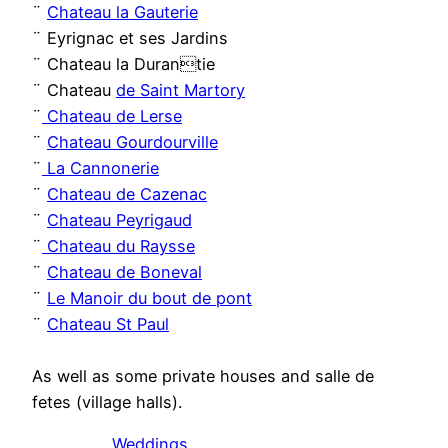
¨
Chateau la Gauterie
¨ Eyrignac et ses Jardins
¨ Chateau la Durantie
¨ Chateau
de Saint Martory
¨
Chateau de Lerse
¨
Chateau Gourdourville
¨
La Cannonerie
¨
Chateau de Cazenac
¨
Chateau Peyrigaud
¨
Chateau du Raysse
¨
Chateau de Boneval
¨
Le Manoir du bout de pont
¨
Chateau St Paul
As well as some private houses and salle de
fetes (village halls).
Weddings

----

*Problem description:* Write out the material exactly as it stands, omitting every picture.

*Written reply:*
¨
Chateau la Gauterie
¨ Eyrignac et ses Jardins
¨ Chateau la Durantie
¨ Chateau
de Saint Martory
¨
Chateau de Lerse
¨
Chateau Gourdourville
¨
La Cannonerie
¨
Chateau de Cazenac
¨
Chateau Peyrigaud
¨
Chateau du Raysse
¨
Chateau de Boneval
¨
Le Manoir du bout de pont
¨
Chateau St Paul
As well as some private houses and salle de
fetes (village halls).
Weddings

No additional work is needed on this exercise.